Yesterday I boiled lamb bones I had in the freezer, and today I skimmed the waxy fat off the top and am baking lentils in the stock with olive oil. It smells fabulous. I have leftover egg nog that I am defrosting and might pour over snow to make snow ice cream. I made corn tortillas from instant masa for lunch. I'm getting faster at using the tortilla press and cellophane. My new orange cat is crazy about corn, just like our former orange cat was. Lily tried to leap into my lap on all fours while I was sitting in the cozy chair. She's a dog who thinks she's a lap cat (and I only encourage it). The cat sits like a meatloaf on the cold kitchen linoleum. He thinks he's a dog. I am not sure I'm a person. I know I am part Labrador, but my scalp wants to be scratched like a cat's.

I am thinking of painting the cat crate to look like a motorcycle shop so when the cat sits inside purring, it will sound like a Harley repair shop.

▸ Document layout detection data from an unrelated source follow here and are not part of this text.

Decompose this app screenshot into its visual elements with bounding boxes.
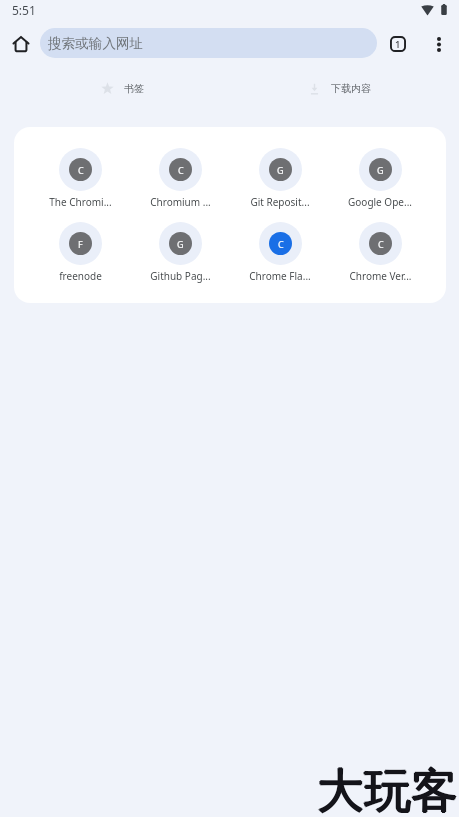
button[interactable]: G [230,148,330,209]
staticText: C [378,238,384,250]
button[interactable]: C [30,148,130,209]
staticText: C [78,164,84,176]
button[interactable]: C [130,148,230,209]
staticText: Git Reposit... [250,195,310,209]
button[interactable]: 搜索或输入网址 [40,28,377,58]
staticText: 下载内容 [331,82,371,95]
staticText: 大玩客 [318,762,459,817]
staticText: Chrome Ver... [349,269,412,283]
staticText: G [277,164,284,176]
staticText: Github Pag... [150,269,211,283]
staticText: 大玩客 [316,762,457,817]
button[interactable]: 下载内容 [231,82,449,95]
staticText: 搜索或输入网址 [48,35,144,52]
button[interactable]: C [230,222,330,283]
staticText: G [177,238,184,250]
staticText: C [178,164,184,176]
button[interactable]: F [30,222,130,283]
staticText: F [78,238,83,250]
staticText: 1 [395,38,401,51]
button[interactable]: Tabs: 1 [384,30,412,58]
button[interactable]: G [330,148,430,209]
staticText: The Chromi... [49,195,112,209]
button[interactable]: More options [425,30,453,58]
staticText: 大玩客 [317,763,458,817]
staticText: 书签 [124,82,144,95]
staticText: freenode [59,269,102,283]
button[interactable]: G [130,222,230,283]
staticText: Chrome Fla... [249,269,311,283]
button[interactable]: C [330,222,430,283]
staticText: 5:51 [12,2,36,18]
staticText: 大玩客 [317,761,458,817]
staticText: Google Ope... [348,195,412,209]
staticText: C [278,238,284,250]
button[interactable]: 书签 [13,82,231,95]
staticText: Chromium ... [150,195,211,209]
staticText: 大玩客 [317,762,458,817]
button[interactable]: Home [5,28,37,60]
staticText: G [377,164,384,176]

As it is we've strung up all the hair ties and little figurines we've collected over the decades to dangle for our new cat. Anyone visiting will think we're living in a gigantic cat toy. Perhaps we are! Sammy has played the piano and tapped the typewriter and been hypnotized by the snow falling out the window. He absolutely loves to chase the tennis ball and pounce on it, but he has to compete with 75 pound Lily if she sees him. They are getting quite intimate. Sammy gently bats Lily like a boxer. Before long I'm sure they will be whirling each other around like dancers.